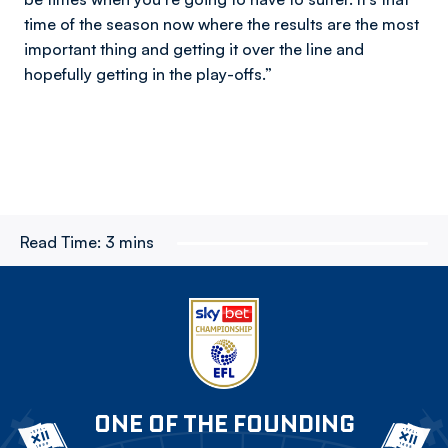
time of the season now where the results are the most
important thing and getting it over the line and
hopefully getting in the play-offs.”
Read Time:
3 mins
ONE OF THE FOUNDING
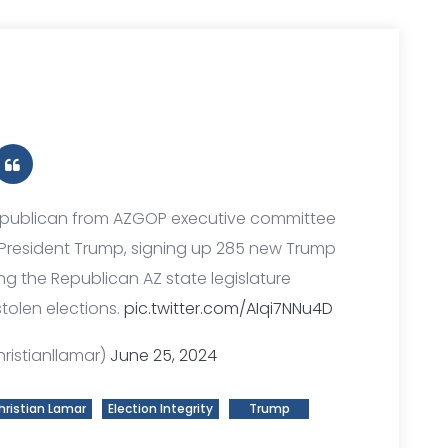
 Republican from AZGOP executive committee
 President Trump, signing up 285 new Trump
 the Republican AZ state legislature
tolen elections.
pic.twitter.com/AIqi7NNu4D
ristianllamar)
June 25, 2024
hristian Lamar
Election Integrity
Trump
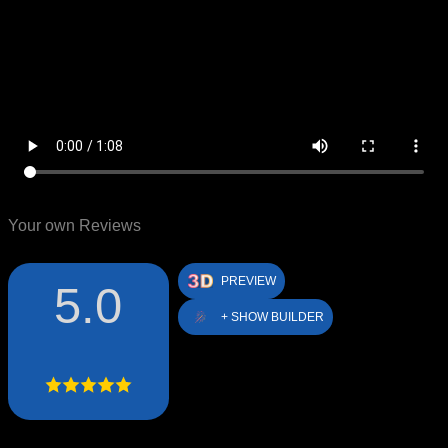
Your own Reviews
PREVIEW
5.0
+ SHOW BUILDER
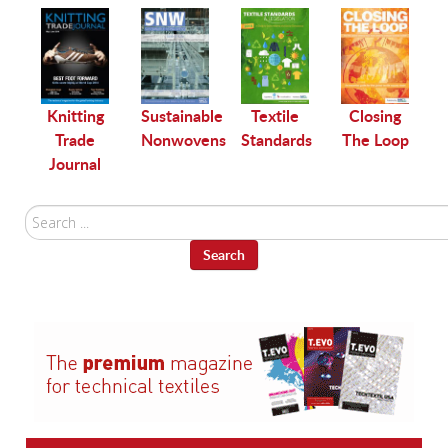
le
Knitting
Sustainable
Textile
Closing
Trade
Nonwovens
Standards
The Loop
Journal
Search
...
Search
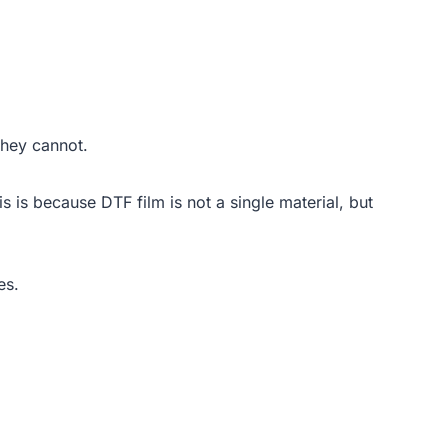
they cannot.
is is because DTF film is not a single material, but
es.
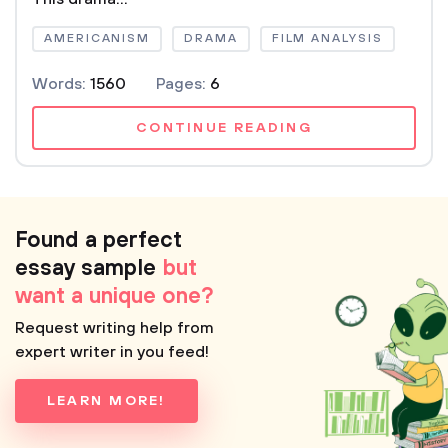
AMERICANISM
DRAMA
FILM ANALYSIS
Words:
1560
Pages:
6
CONTINUE READING
Found a perfect
essay sample
but
want a unique one?
Request writing help from
expert writer in you feed!
LEARN MORE!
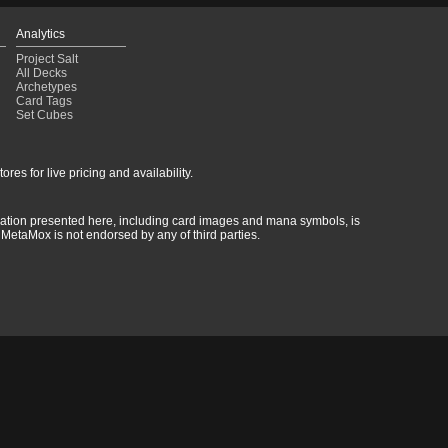
Analytics
Project Salt
All Decks
Archetypes
Card Tags
Set Cubes
res for live pricing and availability.
rmation presented here, including card images and mana symbols, is
MetaMox is not endorsed by any of third parties.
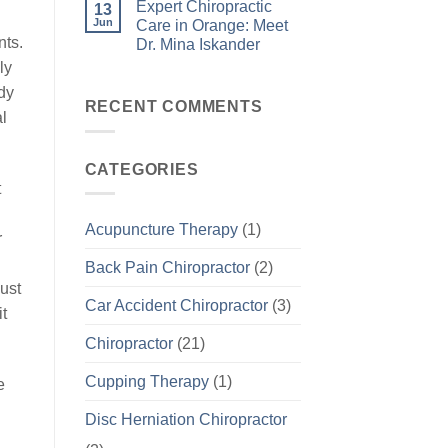
Expert Chiropractic
13
Jun
Care in Orange: Meet
nts.
Dr. Mina Iskander
ly
ody
RECENT COMMENTS
al
CATEGORIES
t
Acupuncture Therapy
(1)
r
Back Pain Chiropractor
(2)
ust
Car Accident Chiropractor
(3)
it
Chiropractor
(21)
Cupping Therapy
(1)
e
Disc Herniation Chiropractor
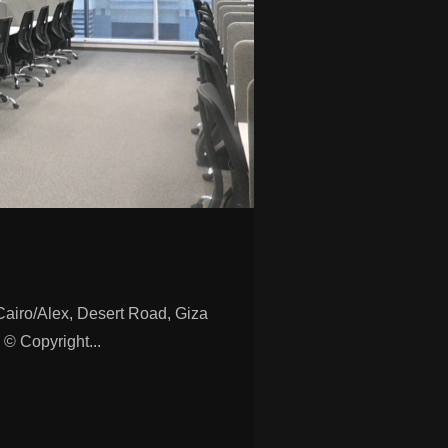
ro/Alex, Desert Road, Giza
© Copyright...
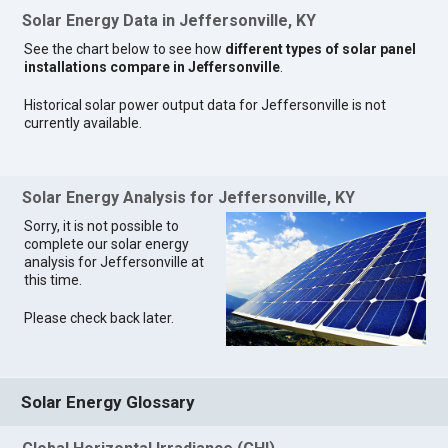
Solar Energy Data in Jeffersonville, KY
See the chart below to see how
different types of solar panel
installations compare in Jeffersonville
.
Historical solar power output data for Jeffersonville is not
currently available.
Solar Energy Analysis for Jeffersonville, KY
Sorry, it is not possible to
complete our solar energy
analysis for Jeffersonville at
this time.
Please check back later.
Solar Energy Glossary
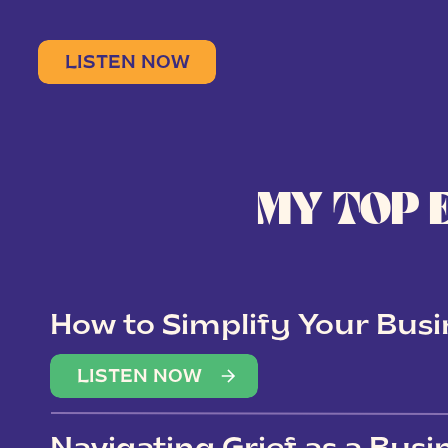
LISTEN NOW
MY TOP 
How to Simplify Your Busi
Overwhelm
LISTEN NOW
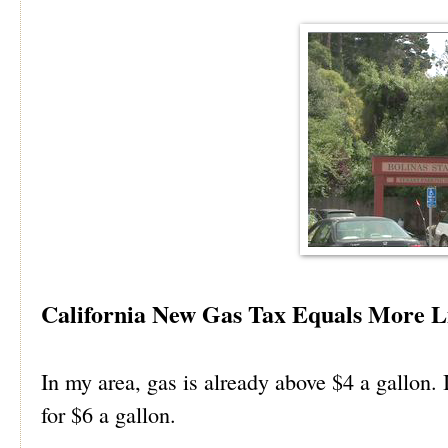
California New Gas Tax Equals More L
In my area, gas is already above $4 a gallon. I
for $6 a gallon.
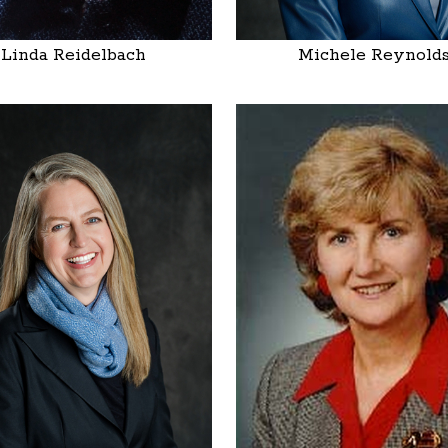
Linda Reidelbach
Michele Reynold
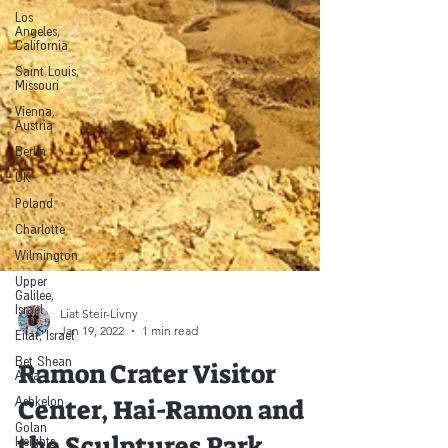
Los
Angeles,
California
Saint Louis,
Missouri
Vienna,
Austria
Berlin
UK
Poland
Charlotte
Wilmington
Upper
Galilee,
Israel
Eilat, Israel
Liat Steir-Livny
Jan 19, 2022
1 min read
Bet Shean
Area
Ramon Crater Visitor
Ashkelon
Center, Hai-Ramon and
Golan
Heights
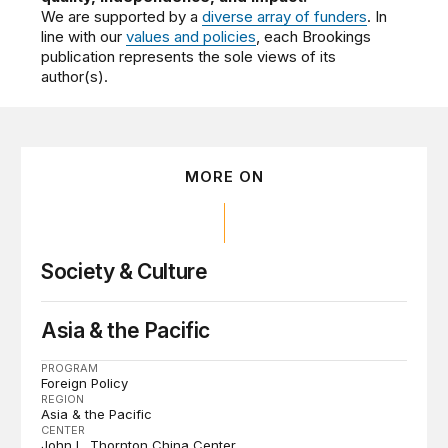
We are supported by a
diverse array of funders
. In
line with our
values and policies
, each Brookings
publication represents the sole views of its
author(s).
MORE ON
Society & Culture
Asia & the Pacific
PROGRAM
Foreign Policy
REGION
Asia & the Pacific
CENTER
John L. Thornton China Center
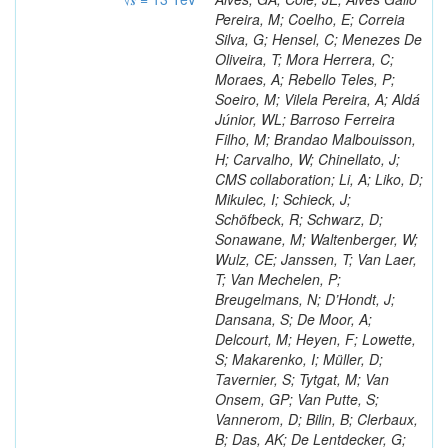
Pereira, M; Coelho, E; Correia
Silva, G; Hensel, C; Menezes De
Oliveira, T; Mora Herrera, C;
Moraes, A; Rebello Teles, P;
Soeiro, M; Vilela Pereira, A; Aldá
Júnior, WL; Barroso Ferreira
Filho, M; Brandao Malbouisson,
H; Carvalho, W; Chinellato, J;
CMS collaboration; Li, A; Liko, D;
Mikulec, I; Schieck, J;
Schöfbeck, R; Schwarz, D;
Sonawane, M; Waltenberger, W;
Wulz, CE; Janssen, T; Van Laer,
T; Van Mechelen, P;
Breugelmans, N; D’Hondt, J;
Dansana, S; De Moor, A;
Delcourt, M; Heyen, F; Lowette,
S; Makarenko, I; Müller, D;
Tavernier, S; Tytgat, M; Van
Onsem, GP; Van Putte, S;
Vannerom, D; Bilin, B; Clerbaux,
B; Das, AK; De Lentdecker, G;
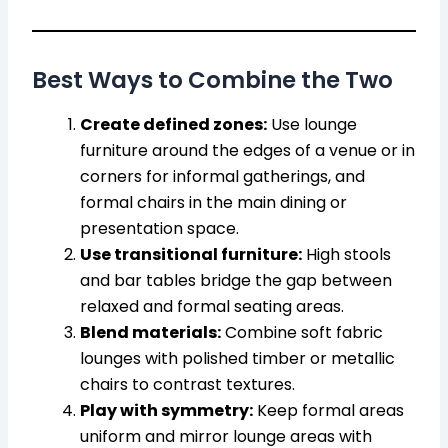
Best Ways to Combine the Two
Create defined zones:
Use lounge
furniture around the edges of a venue or in
corners for informal gatherings, and
formal chairs in the main dining or
presentation space.
Use transitional furniture:
High stools
and bar tables bridge the gap between
relaxed and formal seating areas.
Blend materials:
Combine soft fabric
lounges with polished timber or metallic
chairs to contrast textures.
Play with symmetry:
Keep formal areas
uniform and mirror lounge areas with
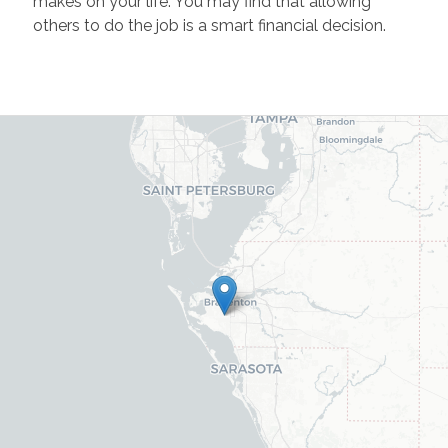
makes on your life. You may find that allowing
others to do the job is a smart financial decision.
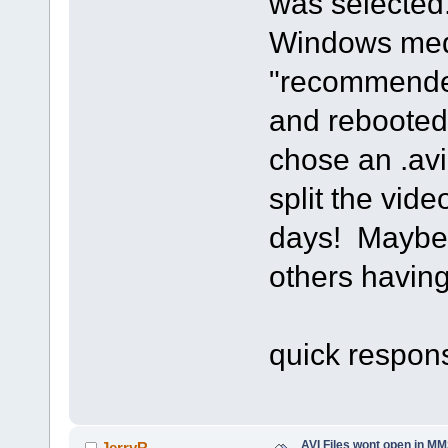
was selected.
Windows medi
"recommended
and rebooted
chose an .avi
split the vid
days! Maybe t
others having
Thanks a
quick respon
AVI Files wont open in MM
JerryR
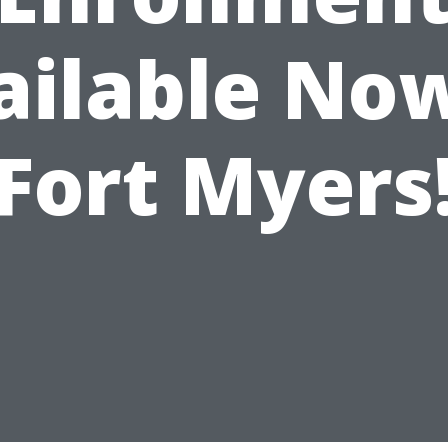
ailable Now
Fort Myers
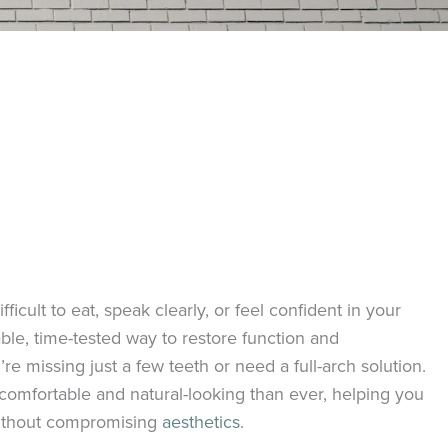
ficult to eat, speak clearly, or feel confident in your
able, time-tested way to restore function and
 missing just a few teeth or need a full-arch solution.
comfortable and natural-looking than ever, helping you
 without compromising
aesthetics
.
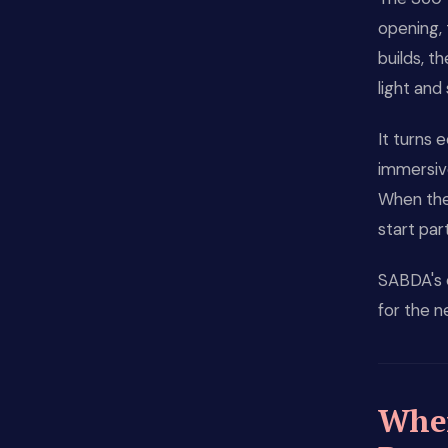
opening, 
builds, t
light and
It turns 
immersive
When the
start par
SABDA's 
for the n
Wher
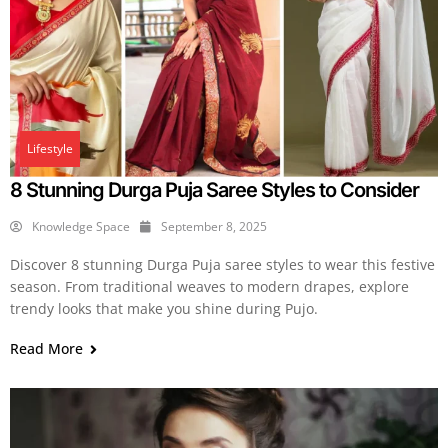
Lifestyle
8 Stunning Durga Puja Saree Styles to Consider
Knowledge Space
September 8, 2025
Discover 8 stunning Durga Puja saree styles to wear this festive
season. From traditional weaves to modern drapes, explore
trendy looks that make you shine during Pujo.
Read More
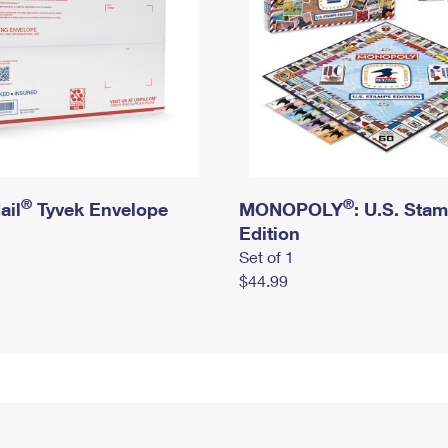
®
®
ail
Tyvek Envelope
MONOPOLY
: U.S. Sta
Edition
Set of 1
$44.99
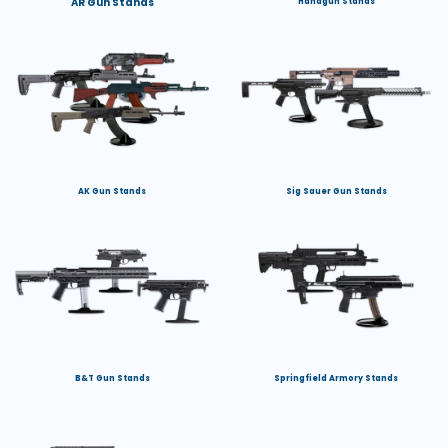
AR Gun Stands
Handgun Stands
AK Gun Stands
Sig Sauer Gun Stands
B&T Gun Stands
Springfield Armory Stands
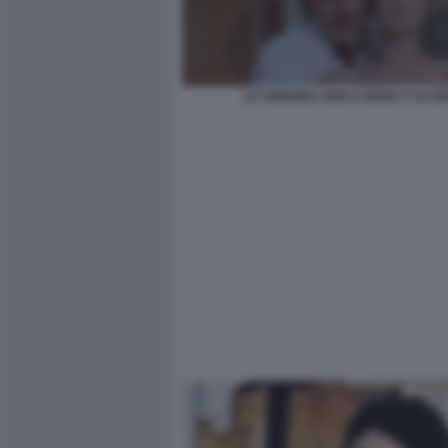
LA SIGNORA GIOCA BENE A SCOP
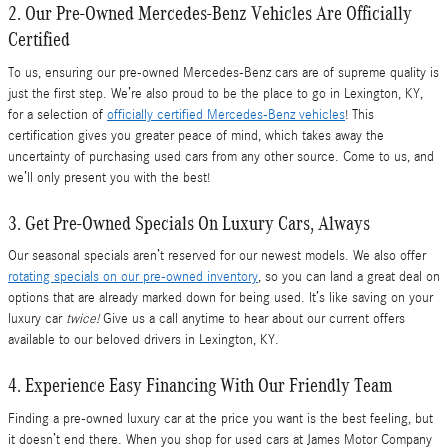
2. Our Pre-Owned Mercedes-Benz Vehicles Are Officially
Certified
To us, ensuring our pre-owned Mercedes-Benz cars are of supreme quality is
just the first step. We’re also proud to be the place to go in Lexington, KY,
for a selection of
officially certified Mercedes-Benz vehicles
! This
certification gives you greater peace of mind, which takes away the
uncertainty of purchasing used cars from any other source. Come to us, and
we’ll only present you with the best!
3. Get Pre-Owned Specials On Luxury Cars, Always
Our seasonal specials aren’t reserved for our newest models. We also offer
rotating specials on our pre-owned inventory
, so you can land a great deal on
options that are already marked down for being used. It’s like saving on your
luxury car
twice!
Give us a call anytime to hear about our current offers
available to our beloved drivers in Lexington, KY.
4. Experience Easy Financing With Our Friendly Team
Finding a pre-owned luxury car at the price you want is the best feeling, but
it doesn’t end there. When you shop for used cars at James Motor Company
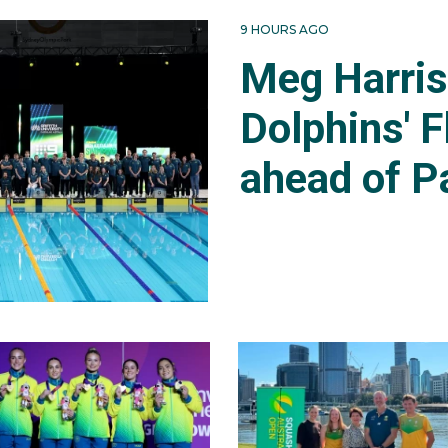
9 HOURS AGO
Meg Harri
Dolphins' F
ahead of P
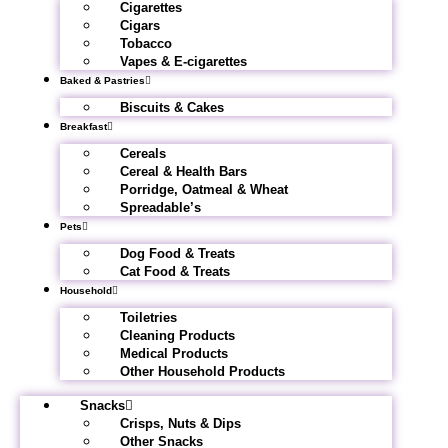
Cigarettes
Cigars
Tobacco
Vapes & E-cigarettes
Baked & Pastries
Biscuits & Cakes
Breakfast
Cereals
Cereal & Health Bars
Porridge, Oatmeal & Wheat
Spreadable’s
Pets
Dog Food & Treats
Cat Food & Treats
Household
Toiletries
Cleaning Products
Medical Products
Other Household Products
Snacks
Crisps, Nuts & Dips
Other Snacks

* * *

Task statement: Your reply should be a single number: the count of lines above that contain the word "Republican".

Reply to the task: 2